Berkeley Researchers Crack Open ‘AI-at-Scale’ Method for Chemical Science

December 11, 2024

By David Krause
Contact: cscomms@lbl.gov

A reaction path generated by a novel path optimization method, under development by Samuel Blau and co-workers, using EScAIP trained on Open Catalyst Project data. EScAIP's speed and low memory cost are critical for optimizing reaction paths of structures containing many atoms. Image courtesy of Samuel Blau and Eric Yuan, Berkeley Lab.

Quantum calculations of molecular systems often require extraordinary amounts of computing power; these calculations are typically performed on the world’s largest supercomputers to better understand real-world products such as batteries and semiconductors.

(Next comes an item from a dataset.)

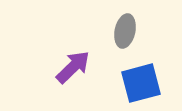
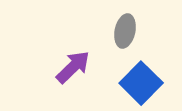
blue square: rotated 30 degrees counterclockwise
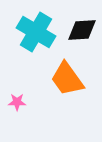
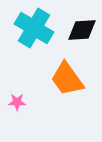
cyan cross: moved 2 px left, 4 px up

Now, UC Berkeley and Lawrence Berkeley National Laboratory (Berkeley Lab) researchers have developed a new machine learning method that significantly speeds up atomistic simulations by improving model scalability. This approach reduces the computing memory required for simulations by more than fivefold compared to existing models and delivers results over ten times faster. Their research has been accepted at Neural Information Processing Systems (NeurIPS) 2024, one of the premier conferences and publication venues in artificial intelligence and machine learning. They will present their work at the conference on December 13.

“We wanted to build a different kind of machine learning architecture using methods typically applied to large language models,” said Eric Qu, a UC Berkeley graduate student and co-author of the research paper. “With our approach, researchers can more efficiently map how atoms move around and interact with each other.”

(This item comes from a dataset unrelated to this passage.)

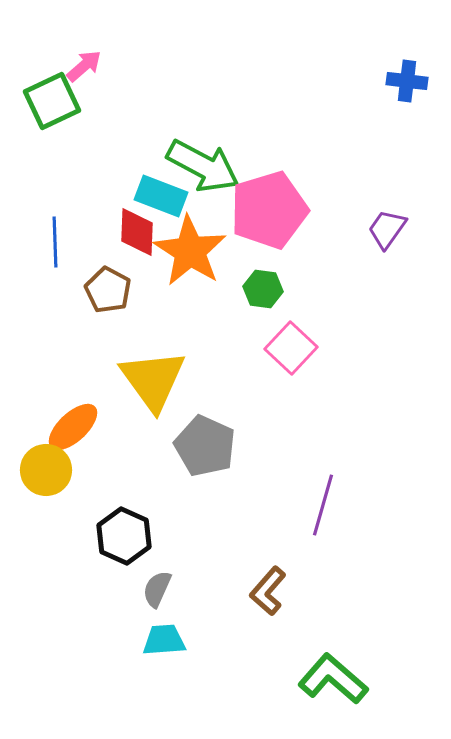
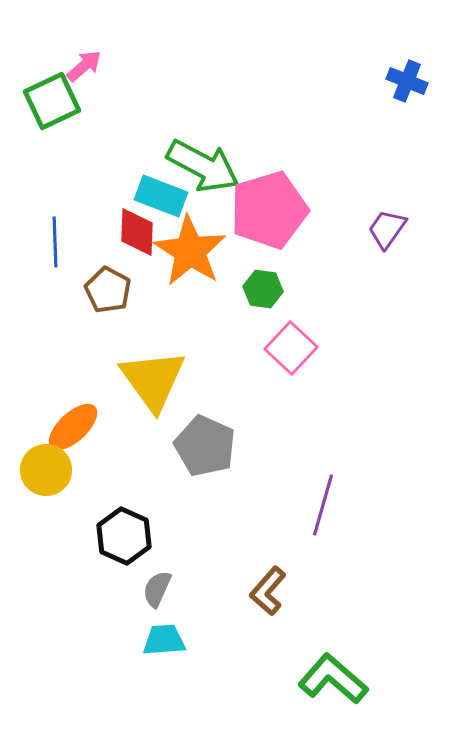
blue cross: rotated 15 degrees clockwise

Understanding what happens to nature’s smallest building blocks can open a deeper understanding of materials science, chemistry, and drug development, among other basic science subjects.

“This model can help scientists determine chemical reaction mechanisms much more efficiently,” said Samuel Blau, a Berkeley Lab computational chemist. “If you can understand the complex chemistry in real-world systems, you can figure out how to control them in new ways.”

Hungry Scales

Over the past decade, scientists and engineers have built large language models like ChatGPT using massive datasets and a strategy called scaling. Scaling involves making these models bigger and smarter by systematically increasing the number of parameters in the neural networks. How you increase these parameters matters: different parameters contribute to model performance in distinct ways, and optimizing this process can lead to significant improvements. Researchers can also design new operations or components within the neural network architecture—such as novel attention mechanisms—that are more expressive, enabling further increases in parameters while maintaining or improving efficiency. But it’s not just about size; scaling also means finding ways to make these models more efficient, using smarter algorithms to save time and computing power during both training and use. Instead of focusing solely on raw processing power, researchers often measure efficiency by how long it actually takes to train or run these models, prioritizing real-world performance.

However, the principles of scaling have not been extensively applied to another type of machine learning model particularly useful for scientists: Neural Network Interatomic Potentials (NNIPs). NNIPs serve as efficient alternatives to computationally expensive quantum mechanical simulations that allow researchers to predict molecular and material properties much faster.

“NNIPs are rapidly becoming the most powerful approach for molecular or materials simulation,” said Aditi Krishnapriyan, paper co-author, UC Berkeley assistant professor, and faculty scientist in Berkeley Lab’s Applied Mathematics and Computational Research Division. “Previously, designing clever algorithms at scale was primarily being developed in other fields of machine learning, such as large language models, and less so for studying materials, chemistry, or physics.”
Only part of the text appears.